Find every line below where the string "CODE" shows up, and copy those lines.
····················
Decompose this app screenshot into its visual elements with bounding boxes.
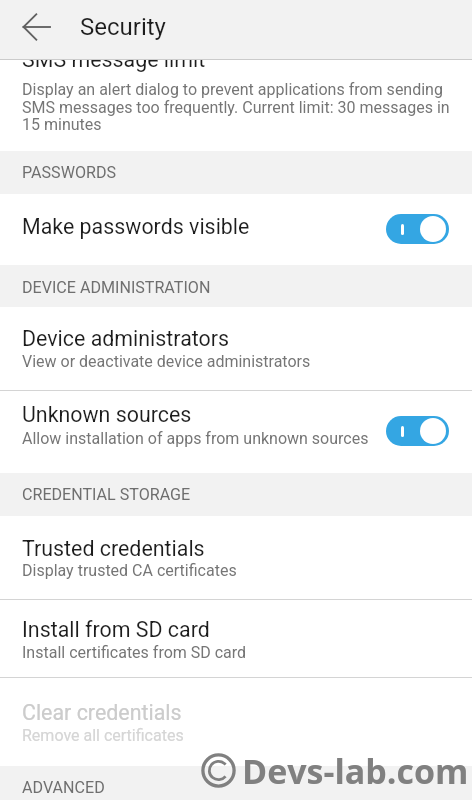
button[interactable]: Navigate up	[0, 0, 56, 56]
button[interactable]: Unknown sources, on	[386, 416, 449, 446]
staticText: Install certificates from SD card	[22, 643, 247, 662]
staticText: Unknown sources	[22, 402, 192, 427]
staticText: Security	[80, 13, 166, 41]
staticText: Trusted credentials	[22, 536, 205, 561]
button[interactable]: Make passwords visible, on	[386, 214, 449, 244]
staticText: SMS message limit	[22, 47, 206, 72]
staticText: SMS messages too frequently. Current lim…	[22, 98, 450, 117]
button[interactable]	[0, 307, 472, 390]
button[interactable]	[0, 516, 472, 599]
button[interactable]	[0, 60, 472, 151]
staticText: Install from SD card	[22, 617, 210, 642]
staticText: Devs-lab.com	[242, 748, 469, 794]
staticText: View or deactivate device administrators	[22, 352, 311, 371]
staticText: CREDENTIAL STORAGE	[22, 485, 191, 504]
staticText: Device administrators	[22, 326, 230, 351]
staticText: Allow installation of apps from unknown …	[22, 429, 369, 448]
button[interactable]	[0, 678, 472, 766]
staticText: ADVANCED	[22, 778, 105, 797]
staticText: Display an alert dialog to prevent appli…	[22, 80, 443, 99]
staticText: Make passwords visible	[22, 214, 250, 239]
button[interactable]	[0, 391, 472, 473]
staticText: PASSWORDS	[22, 163, 117, 182]
button[interactable]	[0, 600, 472, 677]
staticText: 15 minutes	[22, 115, 102, 134]
staticText: DEVICE ADMINISTRATION	[22, 278, 211, 297]
staticText: Remove all certificates	[22, 726, 184, 745]
staticText: Display trusted CA certificates	[22, 561, 237, 580]
button[interactable]	[0, 194, 472, 265]
staticText: Clear credentials	[22, 700, 182, 725]
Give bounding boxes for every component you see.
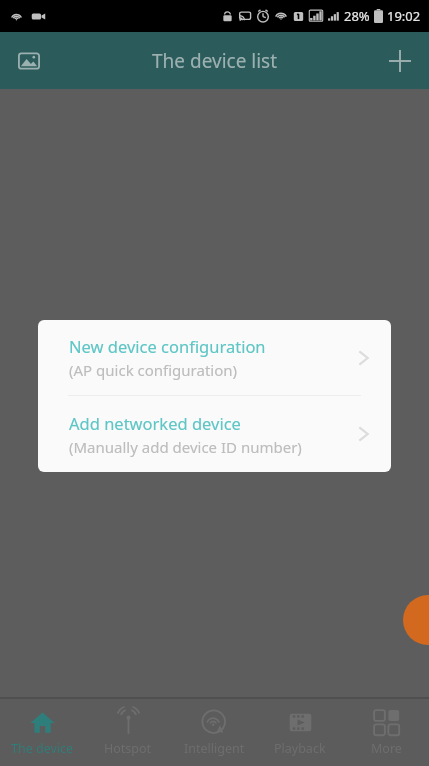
staticText: Hotspot (104, 740, 152, 757)
button[interactable]: Add (377, 38, 423, 84)
staticText: The device list (152, 48, 278, 74)
button[interactable]: More (343, 699, 429, 766)
staticText: Intelligent (184, 740, 245, 757)
button[interactable]: Gallery (6, 38, 52, 84)
button[interactable]: Intelligent (171, 699, 257, 766)
button[interactable]: New device configuration (38, 320, 391, 395)
staticText: The device (11, 740, 74, 757)
staticText: New device configuration (69, 335, 266, 357)
staticText: (AP quick configuration) (69, 360, 238, 380)
staticText: (Manually add device ID number) (69, 437, 302, 457)
button[interactable]: The device (0, 699, 85, 766)
button[interactable]: Add device (403, 595, 429, 645)
staticText: More (371, 740, 402, 757)
staticText: 28% (344, 7, 370, 25)
staticText: Playback (274, 740, 326, 757)
staticText: Add networked device (69, 412, 241, 434)
button[interactable]: Add networked device (38, 396, 391, 472)
staticText: 19:02 (387, 7, 421, 25)
button[interactable]: Playback (257, 699, 343, 766)
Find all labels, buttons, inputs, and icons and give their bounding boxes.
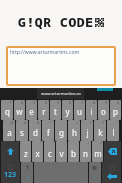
staticText: v	[59, 148, 64, 159]
button[interactable]: Shift	[1, 141, 19, 162]
staticText: e	[29, 106, 34, 117]
staticText: http://www.arturmartins.com	[10, 49, 80, 56]
button[interactable]: 9	[98, 100, 109, 120]
button[interactable]: :	[56, 141, 67, 162]
button[interactable]: 5	[50, 100, 61, 120]
staticText: 7	[81, 100, 84, 105]
button[interactable]: Backspace	[104, 141, 121, 162]
button[interactable]: 0	[110, 100, 121, 120]
staticText: *	[50, 120, 53, 125]
button[interactable]: Comma	[21, 162, 33, 183]
staticText: #	[24, 120, 27, 125]
staticText: l	[112, 127, 115, 138]
button[interactable]	[84, 88, 122, 99]
staticText: r	[42, 106, 46, 117]
staticText: j	[86, 127, 89, 138]
staticText: a	[7, 127, 12, 138]
button[interactable]: ;	[68, 141, 79, 162]
button[interactable]: @	[3, 120, 15, 141]
button[interactable]: 7	[74, 100, 85, 120]
button[interactable]: www.arturmartins.co	[37, 88, 84, 99]
staticText: '	[53, 141, 54, 146]
button[interactable]: "	[32, 141, 43, 162]
staticText: i	[90, 106, 93, 117]
staticText: k	[98, 127, 103, 138]
staticText: 123	[4, 170, 17, 180]
button[interactable]: )	[94, 120, 106, 141]
staticText: 5	[57, 100, 60, 105]
button[interactable]: Period	[89, 162, 101, 183]
staticText: !	[88, 141, 90, 146]
staticText: :	[64, 141, 66, 146]
button[interactable]: 123	[1, 162, 20, 183]
staticText: p	[113, 106, 118, 117]
staticText: www.arturmartins.co	[41, 91, 81, 96]
staticText: o	[101, 106, 106, 117]
staticText: u	[77, 106, 82, 117]
staticText: 1	[9, 100, 12, 105]
staticText: d	[33, 127, 38, 138]
staticText: g	[59, 127, 64, 138]
staticText: x	[35, 148, 40, 159]
staticText: ☻	[92, 165, 98, 171]
staticText: 3	[33, 100, 36, 105]
button[interactable]: '	[44, 141, 55, 162]
staticText: f	[47, 127, 50, 138]
staticText: ?	[100, 141, 102, 146]
button[interactable]: l	[107, 120, 119, 141]
staticText: 0	[117, 100, 120, 105]
staticText: 4	[45, 100, 48, 105]
staticText: c	[48, 148, 52, 159]
staticText: +	[76, 120, 79, 125]
staticText: -	[64, 120, 66, 125]
button[interactable]: http://www.arturmartins.com	[6, 46, 116, 86]
button[interactable]: -	[55, 120, 67, 141]
button[interactable]: z	[20, 141, 31, 162]
staticText: @	[10, 120, 14, 125]
staticText: t	[54, 106, 57, 117]
staticText: ,	[27, 170, 29, 180]
staticText: y	[65, 106, 70, 117]
button[interactable]: (	[81, 120, 93, 141]
staticText: "	[40, 141, 42, 146]
staticText: h	[72, 127, 77, 138]
staticText: m	[94, 148, 102, 159]
staticText: w	[16, 106, 23, 117]
staticText: &	[37, 120, 40, 125]
button[interactable]: 4	[38, 100, 49, 120]
staticText: G!QR CODE	[18, 13, 94, 31]
button[interactable]: Enter	[102, 162, 121, 183]
staticText: 6	[69, 100, 72, 105]
staticText: 8	[93, 100, 96, 105]
staticText: 2	[21, 100, 24, 105]
staticText: ;	[76, 141, 78, 146]
staticText: z	[24, 148, 28, 159]
staticText: s	[20, 127, 24, 138]
button[interactable]: 1	[1, 100, 13, 120]
button[interactable]: &	[29, 120, 41, 141]
staticText: 9	[105, 100, 108, 105]
staticText: )	[103, 120, 105, 125]
staticText: q	[5, 106, 10, 117]
button[interactable]: G!QR CODE	[18, 13, 104, 31]
staticText: n	[83, 148, 88, 159]
button[interactable]: 8	[86, 100, 97, 120]
staticText: .	[94, 171, 96, 181]
button[interactable]: +	[68, 120, 80, 141]
button[interactable]: 2	[14, 100, 25, 120]
button[interactable]: 3	[26, 100, 37, 120]
staticText: (	[90, 120, 92, 125]
button[interactable]: !	[80, 141, 91, 162]
button[interactable]: 6	[62, 100, 73, 120]
button[interactable]: ?	[92, 141, 103, 162]
button[interactable]: #	[16, 120, 28, 141]
button[interactable]: *	[42, 120, 54, 141]
staticText: b	[71, 148, 76, 159]
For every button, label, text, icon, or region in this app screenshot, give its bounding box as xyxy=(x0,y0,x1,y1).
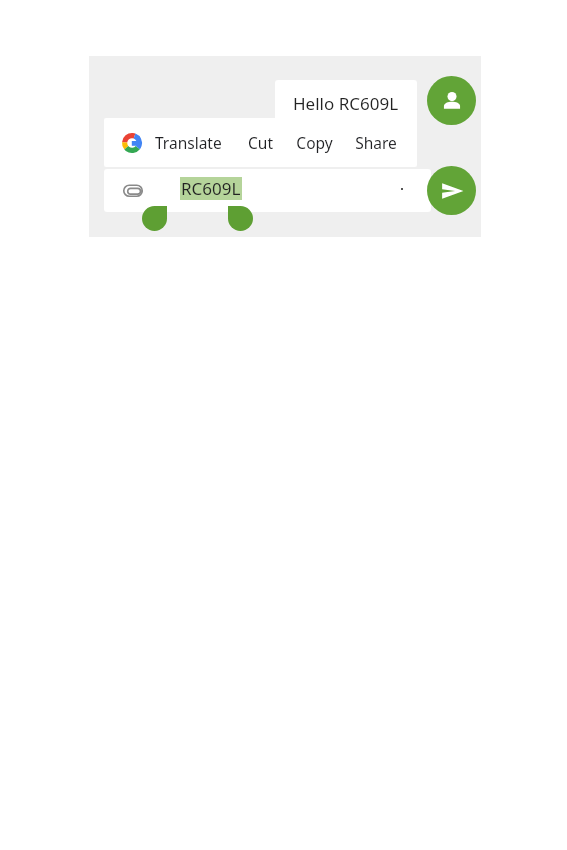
button[interactable]: Selection start handle xyxy=(142,206,167,231)
button[interactable]: Cut xyxy=(248,118,273,167)
button[interactable]: Attach file xyxy=(121,179,145,203)
button[interactable]: Selection end handle xyxy=(228,206,253,231)
button[interactable]: Copy xyxy=(296,118,333,167)
button[interactable]: Contact avatar xyxy=(427,76,476,125)
button[interactable]: Hello RC609L xyxy=(275,80,417,126)
button[interactable]: Translate xyxy=(122,118,222,167)
staticText: RC609L xyxy=(181,177,241,200)
staticText: Translate xyxy=(155,132,222,153)
staticText: Cut xyxy=(248,132,273,153)
staticText: Copy xyxy=(296,132,333,153)
staticText: Share xyxy=(355,132,397,153)
staticText: Hello RC609L xyxy=(293,92,399,115)
button[interactable]: Send xyxy=(427,166,476,215)
button[interactable]: Share xyxy=(355,118,397,167)
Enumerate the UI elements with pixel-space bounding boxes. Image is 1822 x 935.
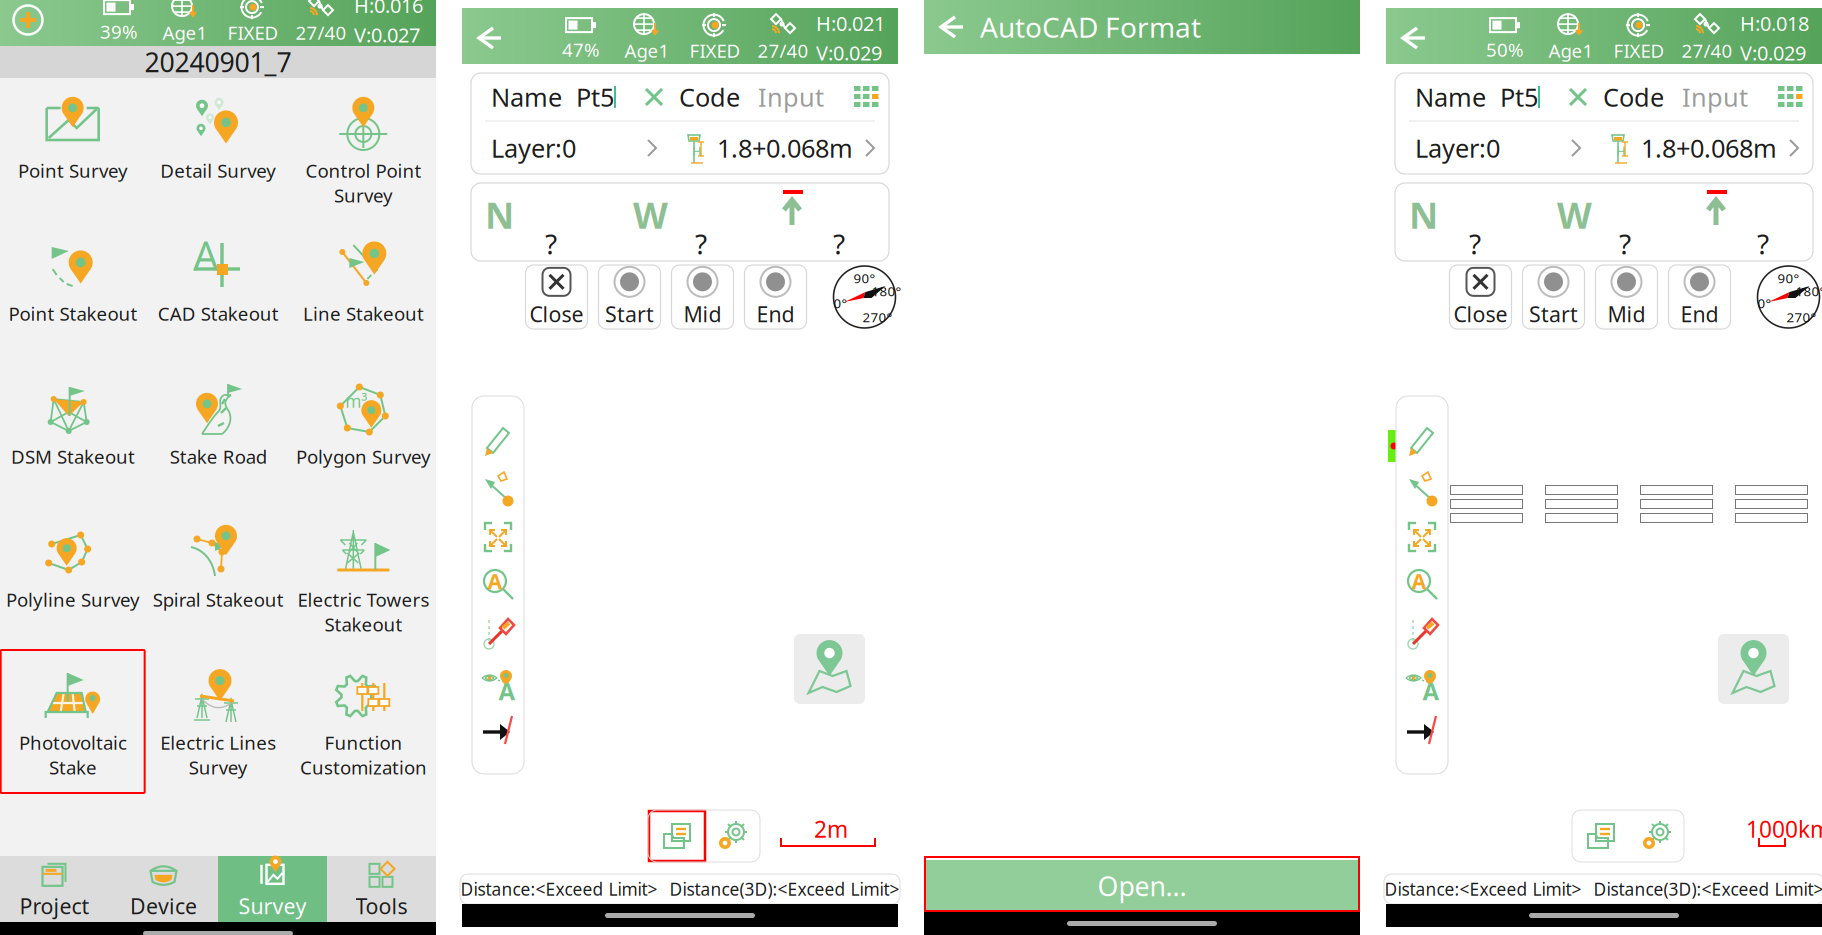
····················
Exercise solution
staticText: G!QR CODE	[18, 13, 94, 31]
button[interactable]: G!QR CODE	[18, 13, 104, 31]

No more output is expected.